Los metales pesados constituyen uno de los grupos de contaminantes ambientales de mayor preocupación. La presencia de plomo, cadmio o cromo en el agua produce grandes daños ambientales, y a través de la cadena trófica acaban siendo asimilados por el ser humano. Por ello, actividades industriales como la de producción de energía, la minería o de combustibles fósiles tratan de minimizar el impacto ambiental con sistemas de depuración de sus aguas residuales. Un sistema para la eliminación de residuos es el filtrado con membranas. Un equipo de investigación de la Universidad de Valladolid ha logrado implementar una tecnología para conocer la carga eléctrica de estas membranas, que, en último término, permitirá mejorar su capacidad de retener contaminantes en un futuro.

La tecnología se denomina espectroscopia de impedancia. Se basa en conceptos de química y electricidad. La impedancia es un término técnico que hace referencia a la dificultad de que la corriente eléctrica transite por un conductor, una forma de resistencia. Sucede, por ejemplo, en cualquier aislante que protege un cable común de cualquier aparato que funcione por la electricidad.

Un tipo de membrana empleada en el sistema de depuración de aguas residuales de origen industrial tiene una carga eléctrica. Por este sistema, se atraen los iones disueltos en el agua de metales pesados, impidiendo su paso a los cauces naturales. “Las membranas cargadas son más eficientes que otras técnicas de limpieza y la electroscopia ayuda a conocer el grado de éxito de este filtro”, relata el catedrático Pedro Prádanos, del Grupo de Superficies y Materiales Porosos (SMAP), unidad de la Universidad de Valladolid asociada al Consejo Superior de Investigaciones Científicas (CSIC) a través del Instituto de Ciencia y Tecnología de Polímeros de Madrid.

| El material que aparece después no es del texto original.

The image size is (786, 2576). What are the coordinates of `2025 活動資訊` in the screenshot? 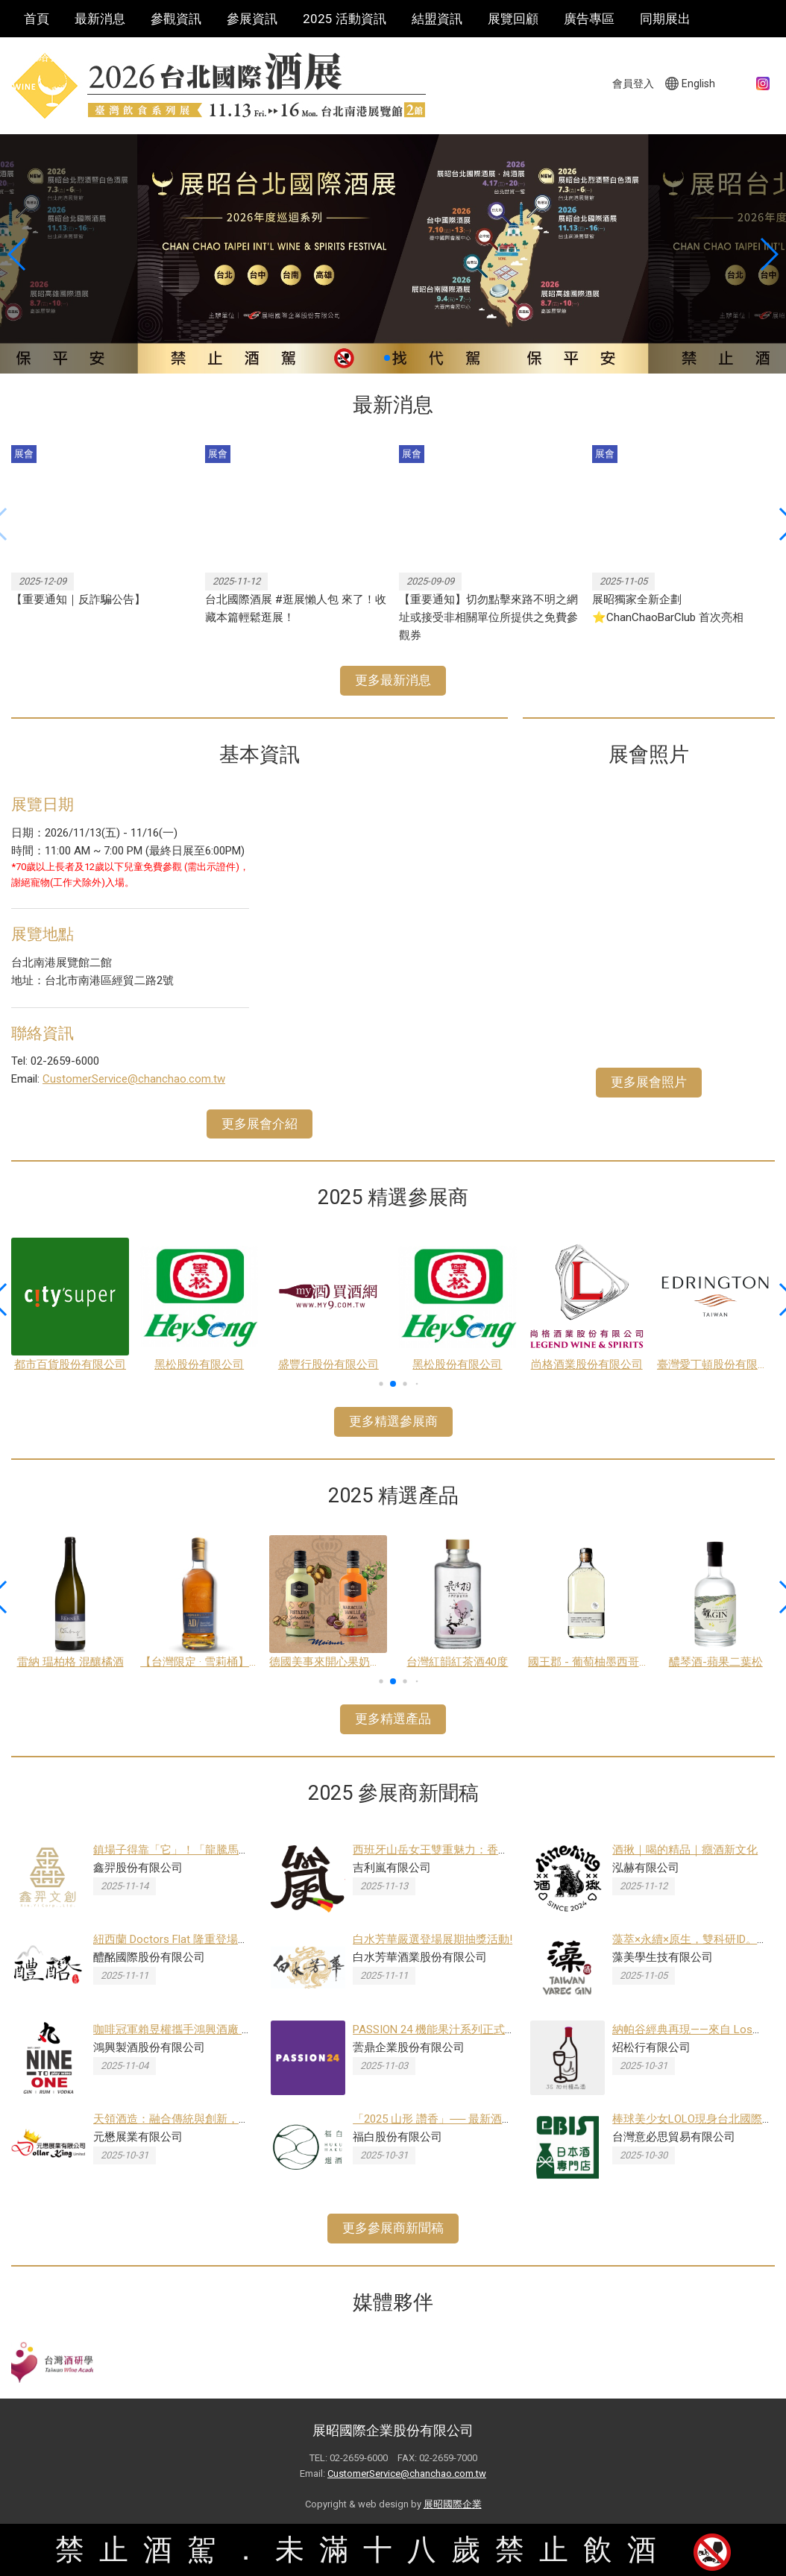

En un trabajo de investigación recientemente publicado en la revista científica Chemical Engineering Science, la UVa, junto a las universidades de Extremadura y Nacional de San Luis (Argentina), ha determinado la carga eléctrica neta de membranas con capacidad de filtrado a escala micrométrica. Para ello, han empleado un microscopio de fuerza atómica, un dispositivo muy sofisticado capaz de detectar fuerzas del órden de nanonewtons y de representar en una pantalla los átomos de carbono de una lámina de grafito, por ejemplo. Con este instrumental, por primera vez se ha podido medir la capacidad de retención de iones de estas membranas.


Cambio de escala


El desarrollo de la nanociencia está llevando a la industria nuevos y prometedores materiales. En la escala nanométrica, la materia cambia de propiedades. Nanopartículas de oro, por ejemplo, no son doradas, sino verdes. Esta modificación del comportamiento ha traído avances espectaculares en robótica, telecomunicaciones o medicina. También ha llegado a las membranas para el filtrado de aguas residuales. En el mercado ya existen nanomateriales para el cribado de metales pesados para evitar su expulsión a las corrientes naturales. El personal del Departamento de Física Aplicada, sin embargo, ha propuesto regresar a la escala de micrómetro, de un orden mil veces más grande que la del nanómetro.

La razón es la eficiencia. “Nos permite procesar más litros de líquido con la misma cantidad de energía”, explica Prádanos. No obstante, en la industria el uso de membranas para microfiltración todavía es inferior al de nanofiltración.